Şaka mı gerçek mi, gazeteci hatası mı yoksa alışık olduğumuz “boşa sıkma”lardan biri mi?
-*-*-
Gerçekten, bu adamın ne anlatmaya çalıştığını anlayan varsa, bize de anlatsın!
Lütfen!
-*-*-
Sonra da önüne gelene, “KKTC Devleti’ni küçük düşürmekten” dava açmak için çırpınıyor!

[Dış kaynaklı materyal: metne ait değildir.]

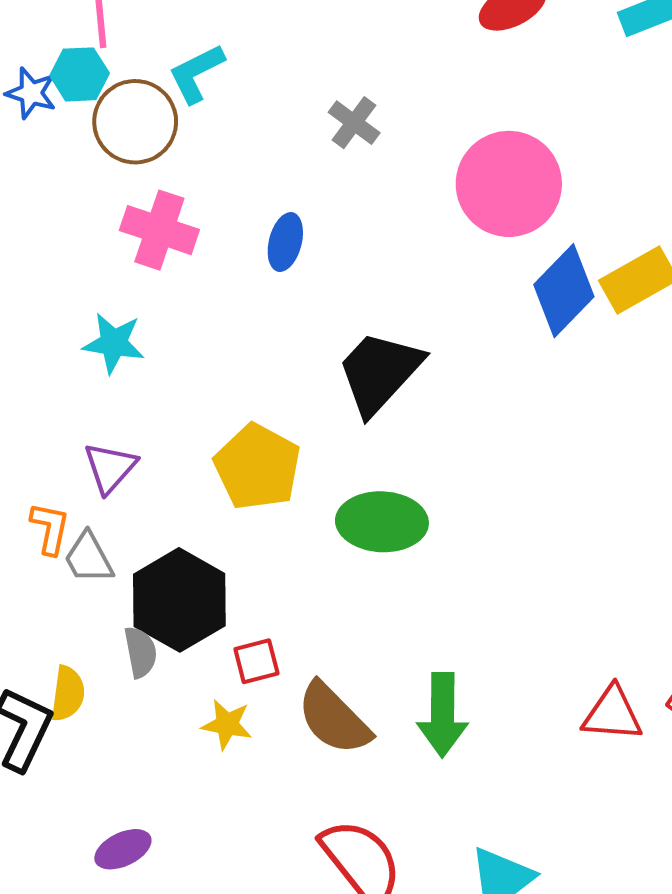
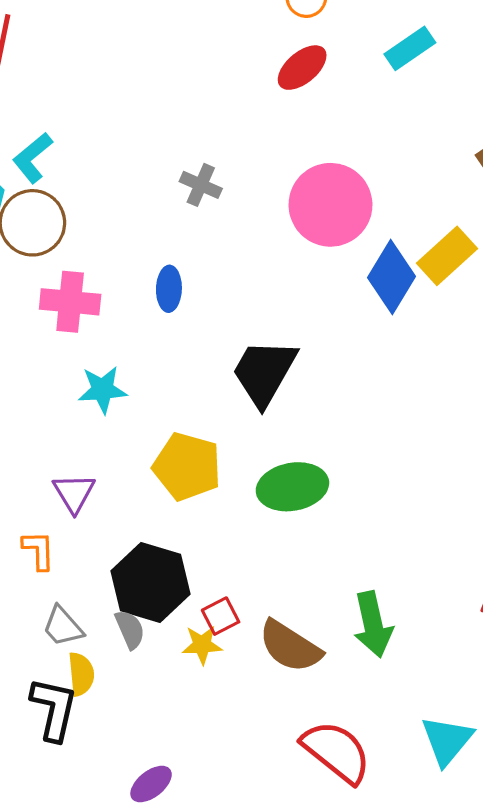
cyan L-shape: (196, 73) -> (33, 158), moved
cyan star: (114, 343) -> (103, 390), moved
gray trapezoid: (89, 558) -> (63, 626), moved
yellow star: (227, 724) -> (202, 645), moved

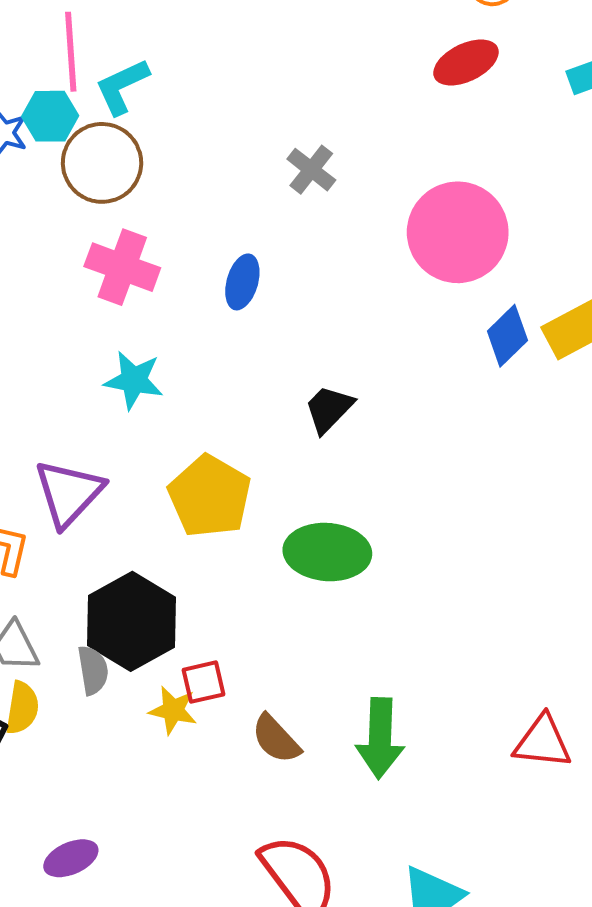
blue diamond: (392, 277) -> (507, 336), size x0.7
black trapezoid: (264, 372) -> (329, 409), size x0.6
purple triangle: (74, 493) -> (69, 493), size x1.4
brown semicircle: (290, 646) -> (276, 739), size x0.7

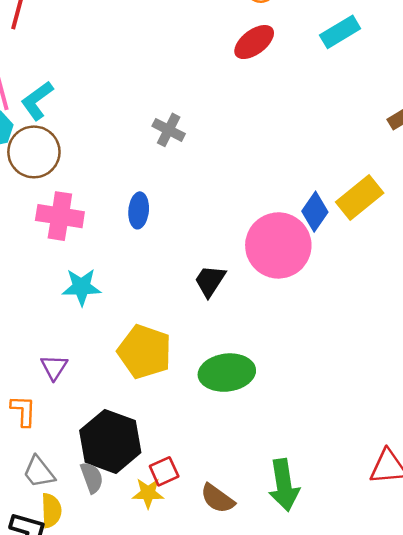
pink circle: (458, 232) -> (278, 245), moved
purple triangle: (69, 493) -> (54, 367), size x0.6

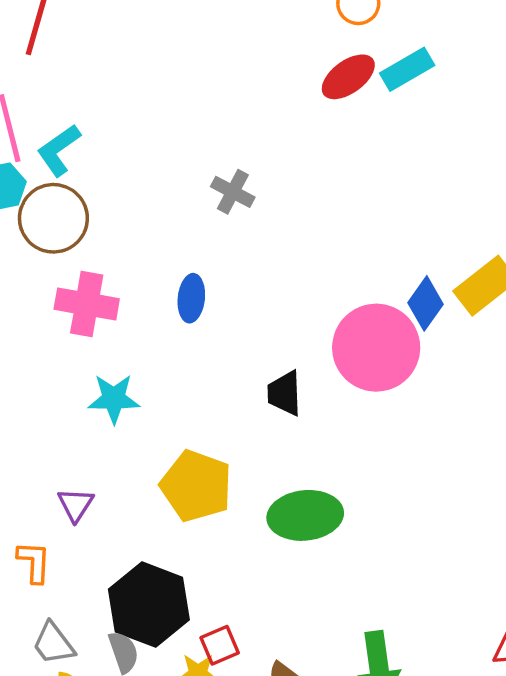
cyan rectangle: (340, 32) -> (407, 69), moved
black trapezoid: (210, 281) -> (285, 393), turned -36

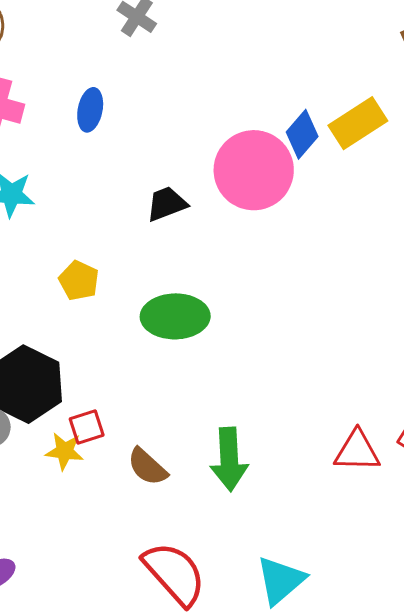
black trapezoid: (285, 393) -> (167, 204), turned 66
yellow pentagon: (196, 486) -> (79, 281), size x0.6

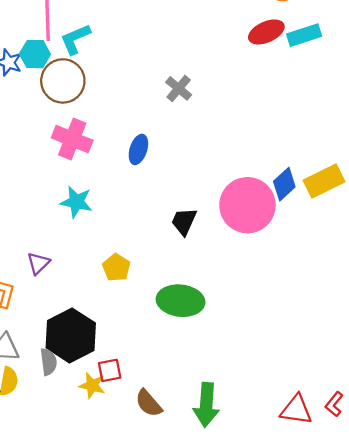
black trapezoid: (167, 204) -> (184, 221), turned -52

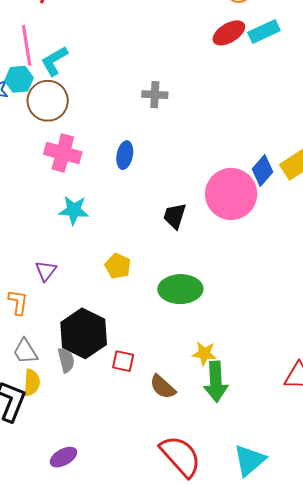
gray cross: (179, 88) -> (155, 95), turned -30
red square: (110, 370) -> (123, 361), turned 30
yellow star: (92, 385) -> (204, 354), moved

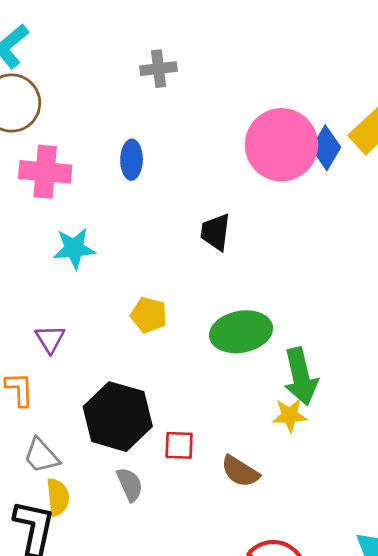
pink circle: (231, 194) -> (281, 145), moved
gray semicircle: (66, 360) -> (130, 484), moved
green arrow: (216, 382) -> (301, 377), moved

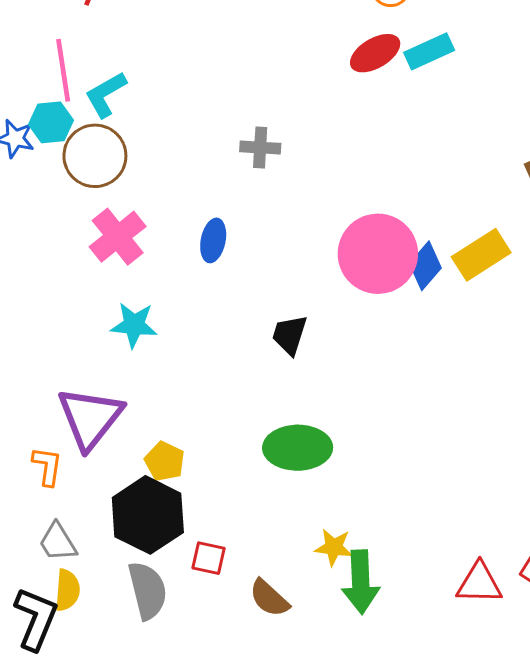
pink cross: (45, 172) -> (118, 237), turned 36
yellow pentagon: (149, 315) -> (165, 461), moved
purple triangle: (50, 339) -> (90, 418), size x2.0
green arrow: (301, 377) -> (361, 582), moved
gray semicircle: (130, 484) -> (148, 591), size x1.5

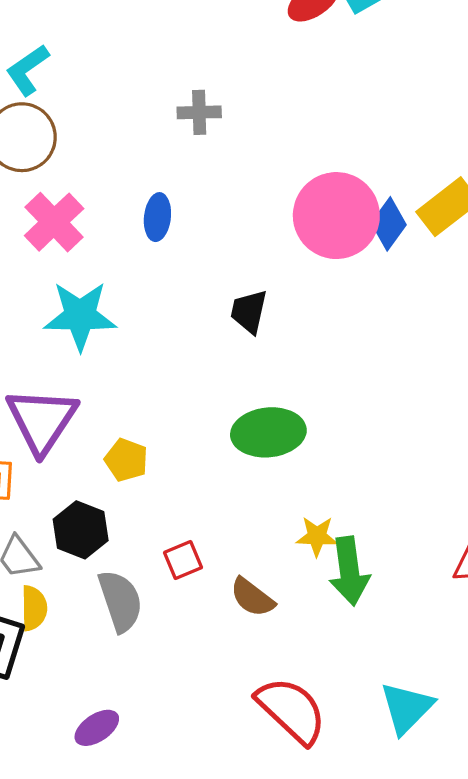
cyan star: (134, 325) -> (80, 316), size x1.4
black hexagon: (148, 515) -> (81, 530), moved, size x0.7
red square: (208, 558) -> (183, 560), turned -30

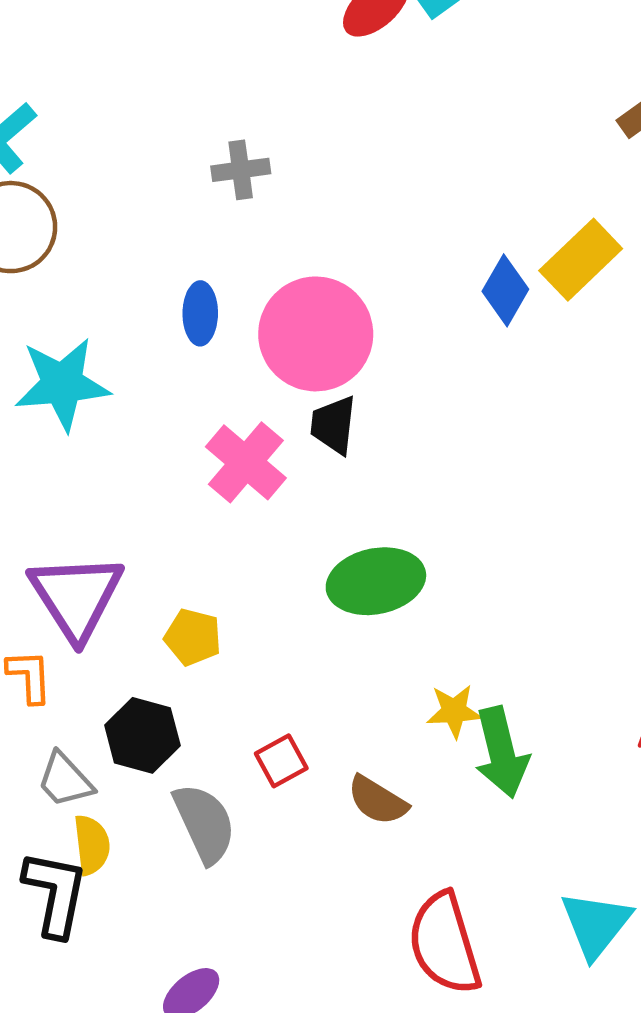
pink circle: (336, 216) -> (316, 334), moved
pink cross: (54, 222) -> (246, 462), moved
cyan star: (80, 316) -> (62, 384), moved
red semicircle: (291, 710) -> (445, 943), turned -144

Yerle bir ettin egemen eşit devleti!
Yerle bir!
Her konuşman fiyasko!
Her konuşman rezalet!
Her hareketin devleti aşağılamak!
-*-*-
“Bir sus” diyen de yok!
Ağalar bizim başkanla eyleniiiiyyy anladığım kadarıyla!
İsrail’in katliamı durmayacak!
İsrail'in 4 aydan uzun süredir saldırılarını sürdürdüğü Gazze Şeridi'nde öldürdüğü Birleşmiş Milletler çalışanlarının sayısı 158'e çıktı…
Aynı sayıda gazeteci de katledildi…
Boşaltılan bir hastanede, ölü Filistinli bebeklerin çürümüş bedenleri bulundu…
4 ayda katledilen kadın ve çocuk sayısı 20 bini aştı…
İsrail 134 günde 12 bin 660 çocuk ve 8 bin 570 kadını katletti…
Toplam ölü sayısı 30 bini geçti…
-*-*-
Yok mu bunlara “dur” diyecek?
Hani bastonla falan savaşan şeyhlerden söz ediliyor ya!
Bu şeyhler, o bastonlarını uzatmayacak mı?
Yoksa hepsi yalancı mı?
Tek gerçek “İsrail’in durdurulamaz gücü” mü?
-*-*-
Son 4 ayda bölgede 88 gazeteci ve medya çalışanının öldüğü doğrulandı… Bunların 83’ü Filistinli, 2’si İsrailli ve 3’ü Lübnanlı.
16 gazetecinin yaralandığı 4 gazetecinin kayıp olduğu, 25 gazetecinin tutuklandığı bildirildi.